Does the Early Songbird Catch the Worm?
Hearing birds chirping and singing in winter both is and isn’t unusual
February 12, 2024
Hearing birdsong in early winter is both a natural and unnatural phenomenon, according to ornithologists. As days get longer and warmer, the birds’ internal clocks urge them to sing.
That’s why you may hear birds that live here year-round, like the chickadee, or that winter here but breed father north, like the American robin, sing during nice weather, according to Salve Regina University professor Jameson Chase. “So, not unusual and certainly not on warm days.”
But with spring-like weather coming earlier and earlier due to climate change, some of the songs of the season may be coming a little earlier, too.
“They are probably singing earlier,” Katie Schroeder, a graduate student at the University of Massachusetts Amherst who has studied song sparrows, told ecoRI News. Birds start to sing as soon as they get to their breeding grounds, and some birds are arriving earlier to these areas.
“We’ve got a warm winter, so there are things singing all the time,” said Pam Hunt, a conservation biologist at New Hampshire Audubon. “There are species that maybe started moving north a month early” to breed.
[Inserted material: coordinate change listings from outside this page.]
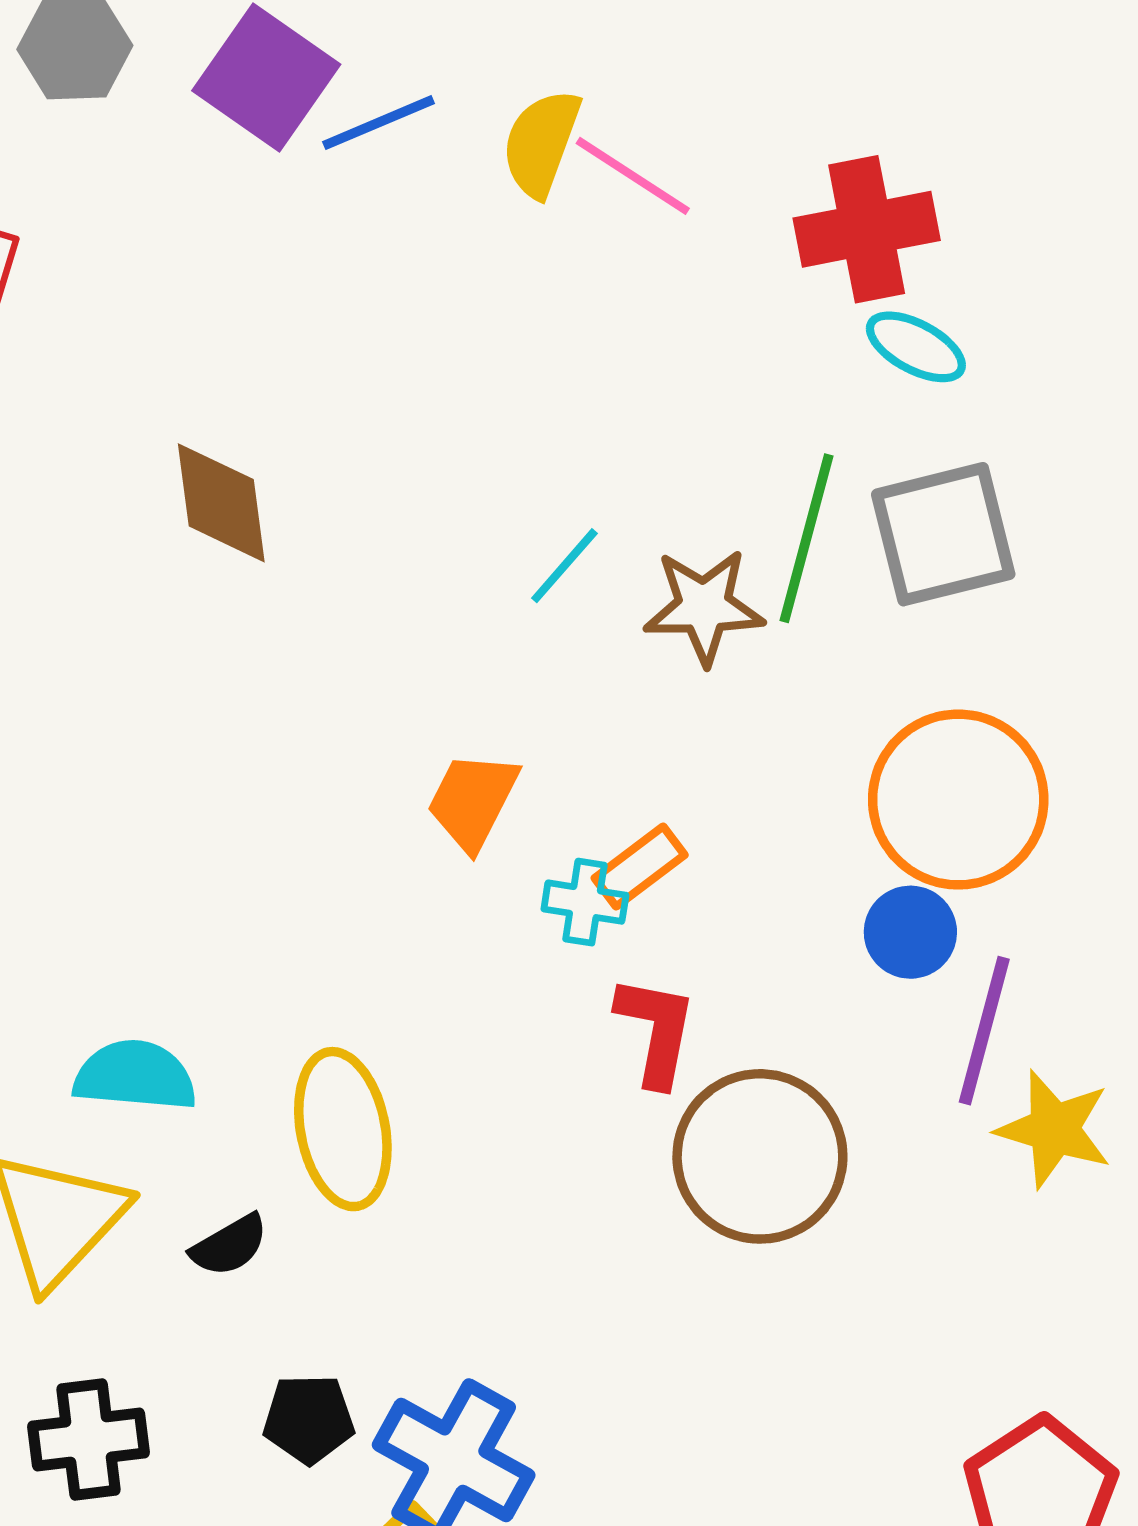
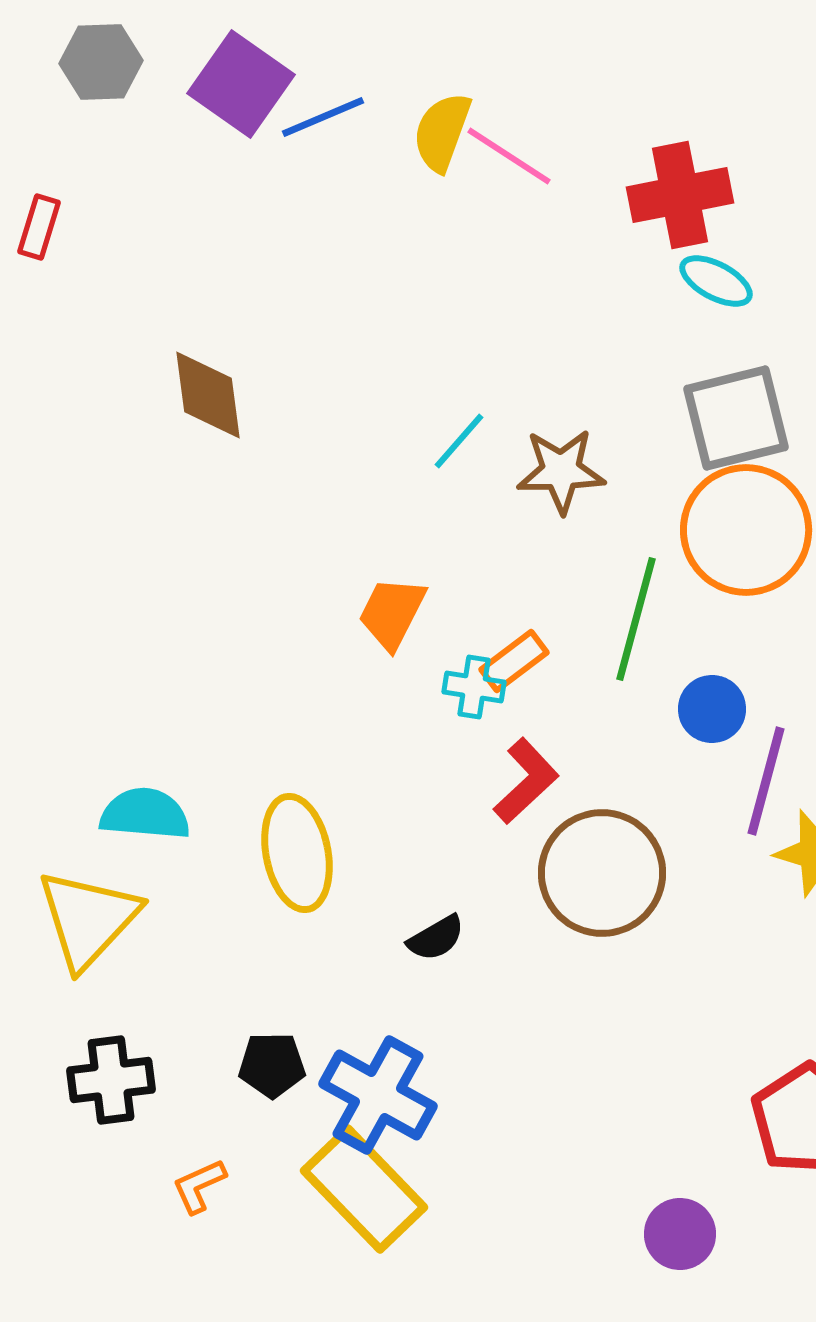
green line: (806, 538) -> (636, 619), moved
orange circle: (958, 800) -> (746, 530), moved
red L-shape: (656, 1031) -> (526, 781), turned 36
black semicircle: (229, 1245) -> (436, 938), moved

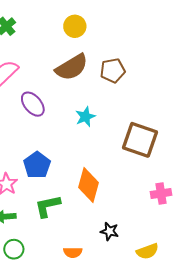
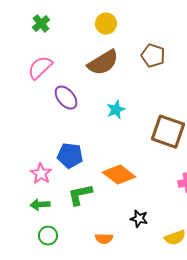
brown pentagon: (113, 70) -> (153, 56), moved, turned 30
blue pentagon: (37, 165) -> (70, 156), turned -30
orange diamond: (89, 185) -> (119, 175), turned -68

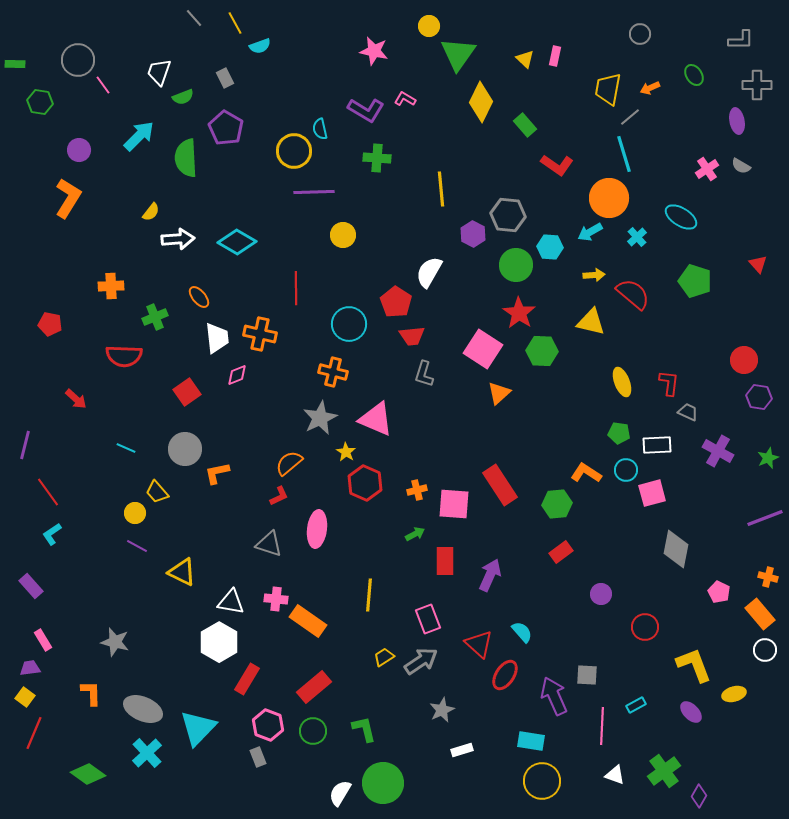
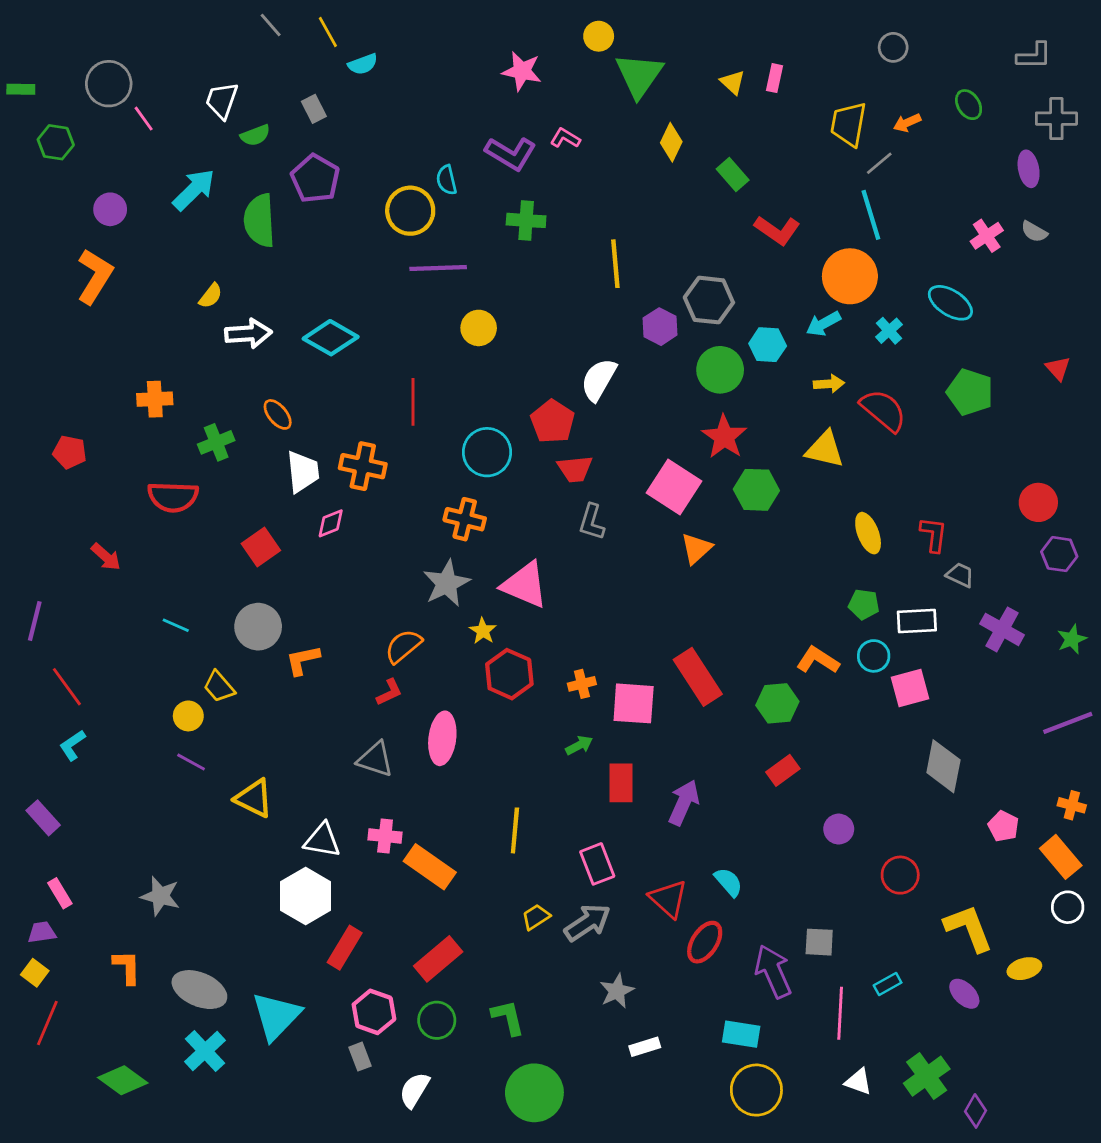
yellow diamond: (481, 102) -> (671, 142), size x0.7
white semicircle: (340, 793) -> (414, 1090), moved

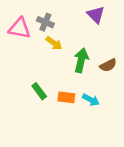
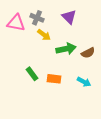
purple triangle: (96, 15) -> (69, 17), moved
green arrow: (81, 60) -> (66, 49), turned 66
cyan arrow: (91, 100) -> (84, 82), moved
“It’s a lot of stuff kinda getting their little hormonal cycles jump-started,” she added.
(Artificial lights have also been known to disorient migratory birds and cause collisions.)
Sometimes though, the birds singing now might just be practicing, Miller said. They have to keep their vocal cords in good working order for breeding season, or they can atrophy.
Miller likes to compare some songs to the way humans get excited over a warm February afternoon; the birds start chirping to say, “Yeah, it’s a nice day!”